Guessing game
Hey, editors! See any relevant details that might be missing from this story?
If John Bomar stabbed his live-in girlfriend in the back last fall, it must have slipped his mind, he told authorities in an hour-long statement after his arrest.
"She had the knife first," he told Clinton Township Police Detective William Furno. "We got to tussling in the hallway ... She gets stuck, and we kept wrestling."
Go on ...
Bomar's statement was played Monday for Macomb County Circuit Judge Mary Chrzanowski, who ruled that it could be used as evidence against him in his trial, which is scheduled to begin May 28.
And?
Bomar, 58, is accused of chasing Grace Bommarito, 43, down the hallway in their apartment complex, the Peri Manor Apartments in Clinton Township, and stabbing her 10 times in October. A neighbor told police that she opened her door and saw Bomar's last stab to Bommarito's back.
And?
The butcher knife pierced Bommarito's lung, Furno said during Bomar's interrogation.
Bomar said he didn't remember it that way.
"If I stabbed her in the back, it slipped my mind," he said.
And then ...?
Furno said that despite Bomar's testimony that he and his girlfriend tussled in the hallway, the only blood police found was outside of a neighbor's door about 120 feet from the couple's apartment.
It's not our job to rewrite everything that comes down the old editorial turnpike. But it is our job to stand in for the poor beleaguered reader by asking the occasional obvious question.
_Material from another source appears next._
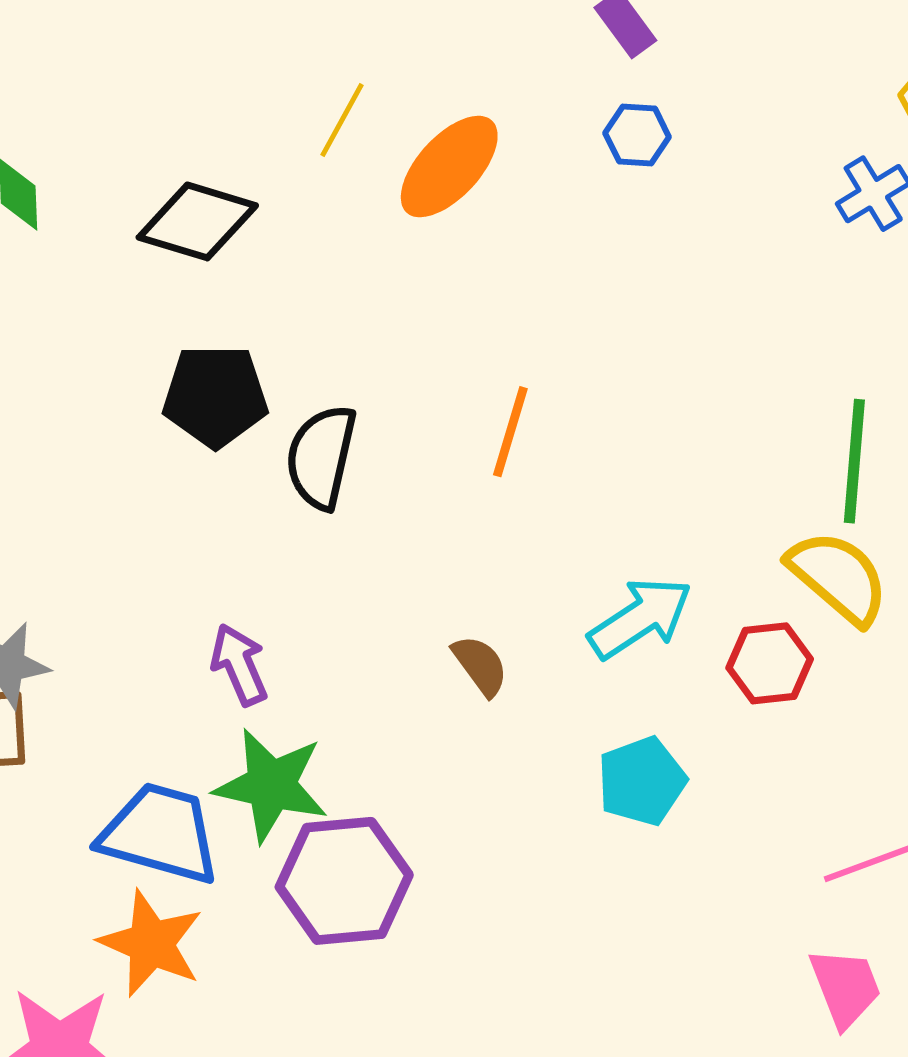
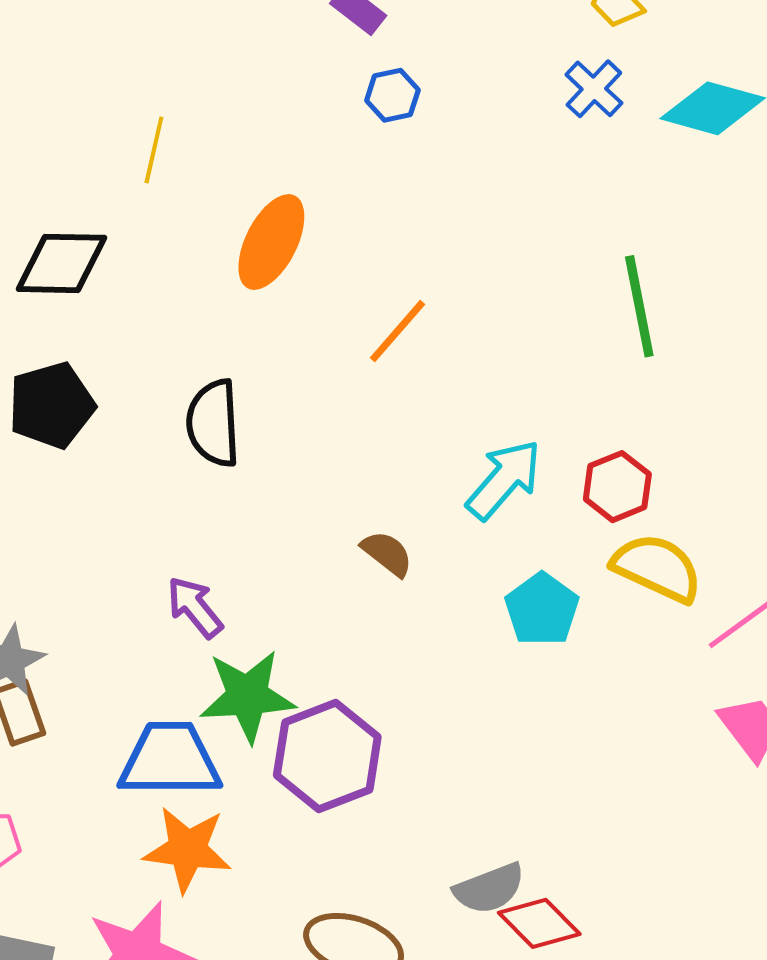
orange ellipse: (449, 167) -> (271, 242), moved
black pentagon: (215, 396) -> (51, 405), moved
orange line: (510, 432) -> (398, 331), moved, turned 40
yellow semicircle: (838, 577) -> (657, 568), moved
Post your guesses here, and if you're still stumped, you can find the remaining two grafs here.
If John Bomar stabbed his live-in girlfriend in the back last fall, it must have slipped his mind, he told authorities in an hour-long statement after his arrest.
"She had the knife first," he told Clinton Township Police Detective William Furno. "We got to tussling in the hallway ... She gets stuck, and we kept wrestling."
Go on ...
Bomar's statement was played Monday for Macomb County Circuit Judge Mary Chrzanowski, who ruled that it could be used as evidence against him in his trial, which is scheduled to begin May 28.
And?
Bomar, 58, is accused of chasing Grace Bommarito, 43, down the hallway in their apartment complex, the Peri Manor Apartments in Clinton Township, and stabbing her 10 times in October. A neighbor told police that she opened her door and saw Bomar's last stab to Bommarito's back.
And?
The butcher knife pierced Bommarito's lung, Furno said during Bomar's interrogation.
Bomar said he didn't remember it that way.
"If I stabbed her in the back, it slipped my mind," he said.
And then ...?
Furno said that despite Bomar's testimony that he and his girlfriend tussled in the hallway, the only blood police found was outside of a neighbor's door about 120 feet from the couple's apartment.
It's not our job to rewrite everything that comes down the old editorial turnpike. But it is our job to stand in for the poor beleaguered reader by asking the occasional obvious question. Post your guesses here, and if you're still stumped, you can find the remaining two grafs here.
6 Comments:
Well, I'd like to know if she died - sounds like she might have.
Yeah ... she's not quoted. Is she dead? They don't tell us! Is the charge "chasing and stabbing"?
What state did this occur in?
Macomb County is in Michigan.
Writing with the five W's is soooo last year.
1st graf: After his arrest, which was when exactly?
2nd graf: His trial on what charges? Yes, we read in the next graf he chased her (not necessarily a crime) and stabbed her (definitely a no-no) – but what were the charges?
Whole story: is there a reason why the crime slipped his mind?
We had a saying at one of my old papers, back when metro-front story counts were high and featurized obits on 1B were in vogue: Try to make sure they die before the jump, OK?
If you were lucky enough to remember reading the 2nd item in the Macomb briefs two weeks ago, you'd probably recall that this was a murder trial (the 9th graf of the present story mentions "the killing" but doesn't say what kind of killing is alleged). If not, well ...
In counterpoint to a good question from the desk -- like "Did the victim die?" -- let me reprint this entry from last year by gentleman editor John McIntyre. The Doug he's quoting is the esteemed Doug Fisher, whose Common Sense Journalism you can also find in the blogroll.
Doug’s story, which I steal without shame, was of an Associated Press bureau and the barrage of questions it was accustomed to getting in the evening from a newspaper in the area. One night the bureau’s big story was of a peculiar homicide — a man stabbed to death with a pen.
The editor at the newspaper had a long list of questions for the AP bureau chief. What about this detail, and that detail, and the other detail. Finally, at the end of this catechism, came a question in the best get-the-name-of-the-dog tradition of journalism: What color was the pen?
Pausing only for a moment in exasperation, the bureau chief answered, “I don’t know, but it’s red now.”